TASK PROMPT: Go through the data below line by line and report how many lines contain "Prefeitura", giving only that figure.

DATASET EXTRACT:
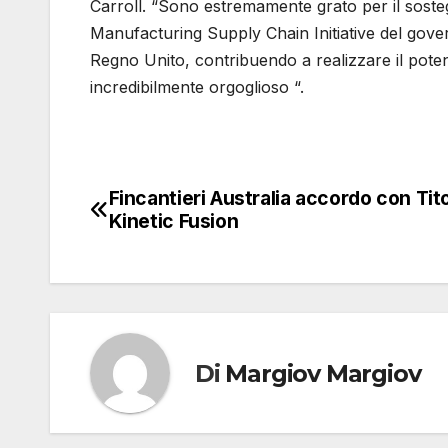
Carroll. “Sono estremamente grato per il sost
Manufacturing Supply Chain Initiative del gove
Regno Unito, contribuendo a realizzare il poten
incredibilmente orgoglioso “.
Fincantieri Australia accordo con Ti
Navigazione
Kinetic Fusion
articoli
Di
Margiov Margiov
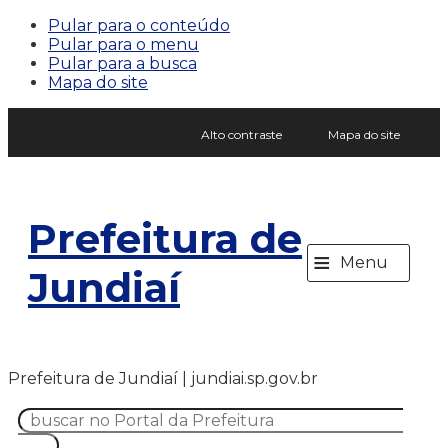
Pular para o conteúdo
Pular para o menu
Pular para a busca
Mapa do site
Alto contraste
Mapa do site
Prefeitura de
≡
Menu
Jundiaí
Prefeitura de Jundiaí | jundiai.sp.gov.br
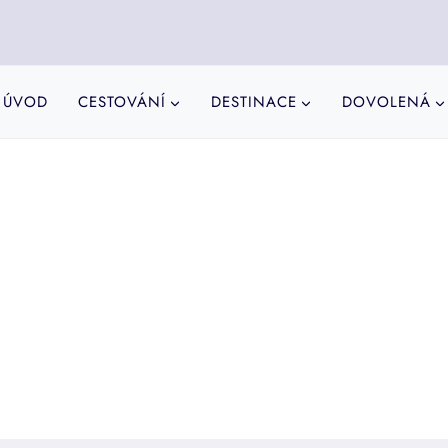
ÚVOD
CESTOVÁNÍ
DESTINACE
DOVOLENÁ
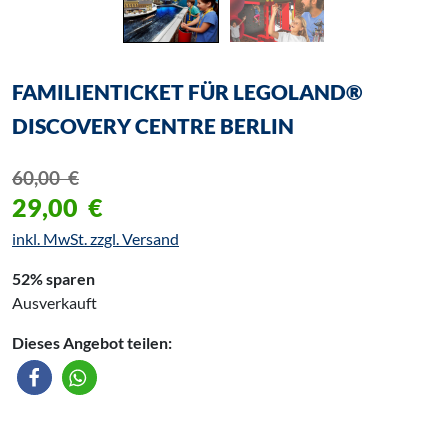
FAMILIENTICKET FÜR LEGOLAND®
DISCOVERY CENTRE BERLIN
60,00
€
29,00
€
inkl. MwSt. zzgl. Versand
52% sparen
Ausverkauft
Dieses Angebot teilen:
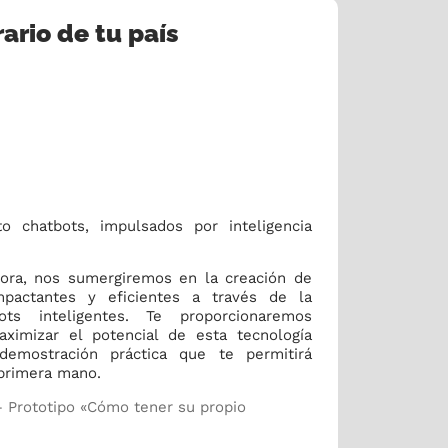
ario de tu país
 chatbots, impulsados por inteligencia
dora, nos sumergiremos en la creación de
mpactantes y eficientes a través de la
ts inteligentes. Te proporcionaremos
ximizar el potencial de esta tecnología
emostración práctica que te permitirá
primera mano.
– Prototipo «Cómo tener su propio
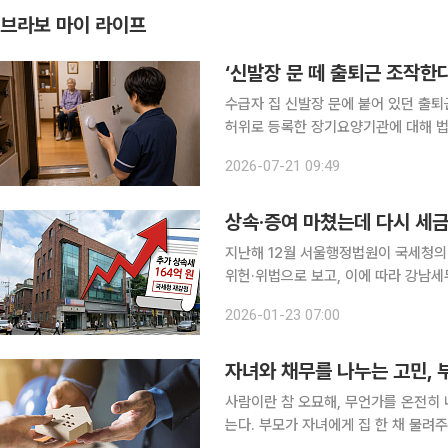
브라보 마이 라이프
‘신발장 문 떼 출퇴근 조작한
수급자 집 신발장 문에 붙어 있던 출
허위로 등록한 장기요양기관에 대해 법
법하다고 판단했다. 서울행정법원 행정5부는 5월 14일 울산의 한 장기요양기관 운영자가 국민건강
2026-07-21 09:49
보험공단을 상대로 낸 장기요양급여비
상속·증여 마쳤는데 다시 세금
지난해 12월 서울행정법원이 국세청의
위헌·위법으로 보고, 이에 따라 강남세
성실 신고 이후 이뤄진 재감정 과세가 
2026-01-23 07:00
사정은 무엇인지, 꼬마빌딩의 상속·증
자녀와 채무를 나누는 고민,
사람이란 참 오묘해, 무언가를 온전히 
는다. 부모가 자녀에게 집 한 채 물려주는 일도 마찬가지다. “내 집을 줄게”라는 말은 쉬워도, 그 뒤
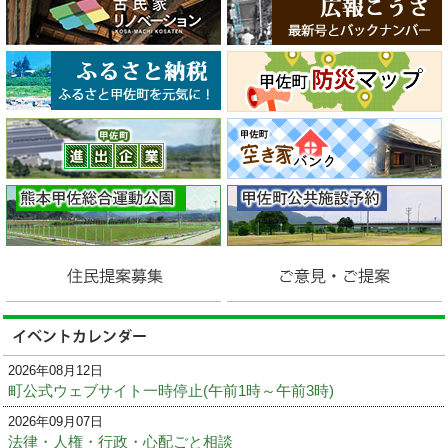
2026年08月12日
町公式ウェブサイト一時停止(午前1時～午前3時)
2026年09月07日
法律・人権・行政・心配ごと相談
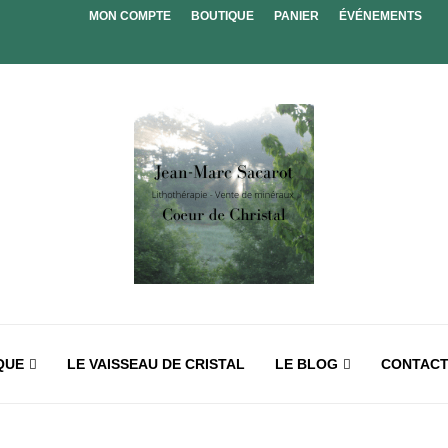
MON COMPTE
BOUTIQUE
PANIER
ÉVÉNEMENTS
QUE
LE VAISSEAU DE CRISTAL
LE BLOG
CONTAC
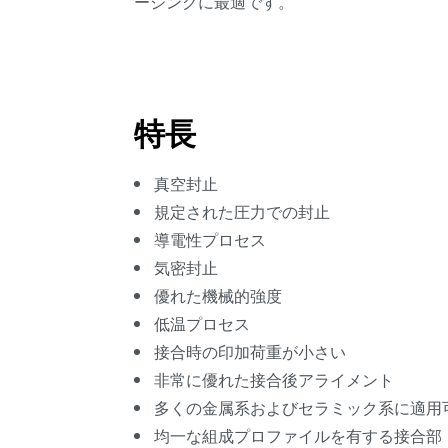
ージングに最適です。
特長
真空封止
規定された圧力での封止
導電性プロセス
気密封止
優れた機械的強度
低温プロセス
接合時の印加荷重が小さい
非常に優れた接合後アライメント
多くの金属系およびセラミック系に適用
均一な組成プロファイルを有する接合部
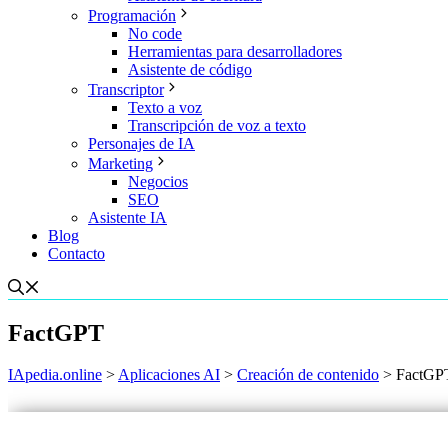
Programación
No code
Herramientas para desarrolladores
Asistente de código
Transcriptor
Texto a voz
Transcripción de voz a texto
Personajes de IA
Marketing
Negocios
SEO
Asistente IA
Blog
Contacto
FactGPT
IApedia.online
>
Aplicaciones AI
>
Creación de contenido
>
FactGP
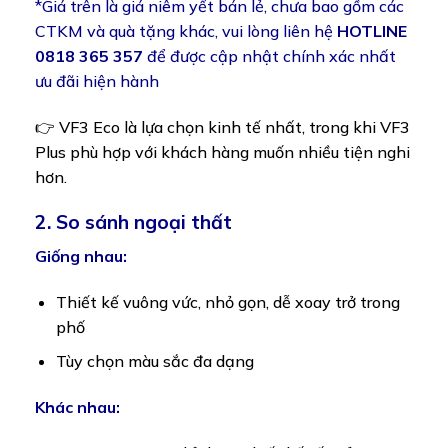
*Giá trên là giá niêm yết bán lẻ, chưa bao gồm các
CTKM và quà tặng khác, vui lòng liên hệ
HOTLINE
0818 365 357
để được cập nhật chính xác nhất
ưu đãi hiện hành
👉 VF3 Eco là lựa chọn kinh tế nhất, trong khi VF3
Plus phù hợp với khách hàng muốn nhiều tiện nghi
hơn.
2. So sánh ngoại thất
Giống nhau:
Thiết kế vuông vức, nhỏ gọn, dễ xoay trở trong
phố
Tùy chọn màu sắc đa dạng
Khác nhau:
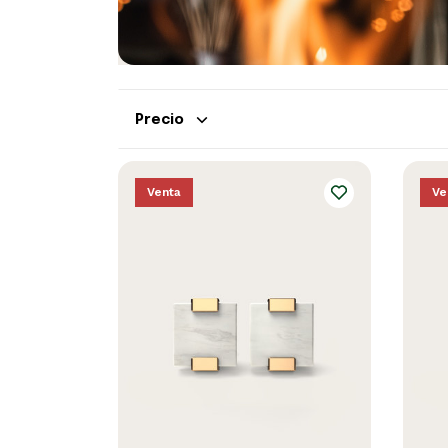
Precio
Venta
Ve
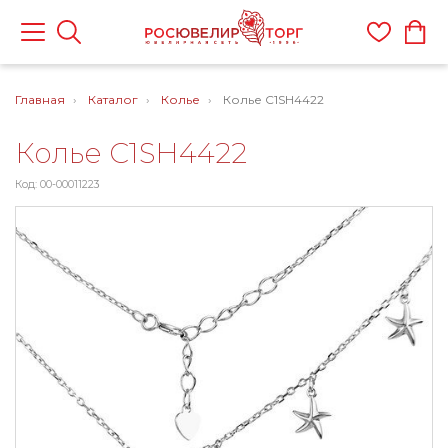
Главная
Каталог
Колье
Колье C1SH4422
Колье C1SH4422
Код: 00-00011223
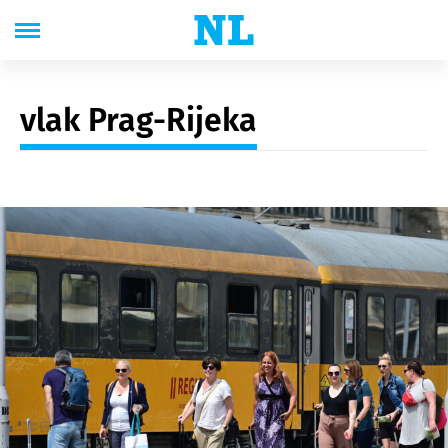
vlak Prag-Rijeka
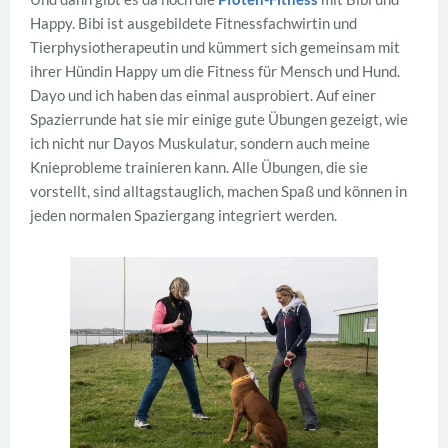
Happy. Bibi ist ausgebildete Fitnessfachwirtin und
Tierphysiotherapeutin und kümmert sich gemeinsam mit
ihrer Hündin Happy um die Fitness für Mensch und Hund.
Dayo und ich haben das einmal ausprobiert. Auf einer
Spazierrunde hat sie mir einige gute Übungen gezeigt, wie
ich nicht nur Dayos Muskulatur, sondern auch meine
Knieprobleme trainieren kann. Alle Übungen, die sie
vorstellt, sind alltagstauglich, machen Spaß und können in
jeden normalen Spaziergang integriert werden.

SOLUTION BELOW: 2